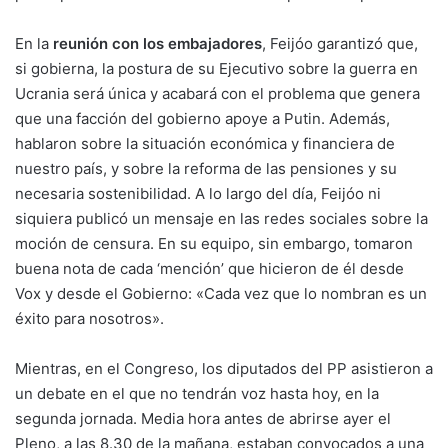
En la
reunión con los embajadores
, Feijóo garantizó que,
si gobierna, la postura de su Ejecutivo sobre la guerra en
Ucrania será única y acabará con el problema que genera
que una facción del gobierno apoye a Putin. Además,
hablaron sobre la situación económica y financiera de
nuestro país, y sobre la reforma de las pensiones y su
necesaria sostenibilidad. A lo largo del día, Feijóo ni
siquiera publicó un mensaje en las redes sociales sobre la
moción de censura. En su equipo, sin embargo, tomaron
buena nota de cada ‘mención’ que hicieron de él desde
Vox y desde el Gobierno: «Cada vez que lo nombran es un
éxito para nosotros».
Mientras, en el Congreso, los diputados del PP asistieron a
un debate en el que no tendrán voz hasta hoy, en la
segunda jornada. Media hora antes de abrirse ayer el
Pleno, a las 8.30 de la mañana, estaban convocados a una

———

Exercise description –
Please go through each line of the data and count those that contain the string "desde"; give that number alone.

Response area –
2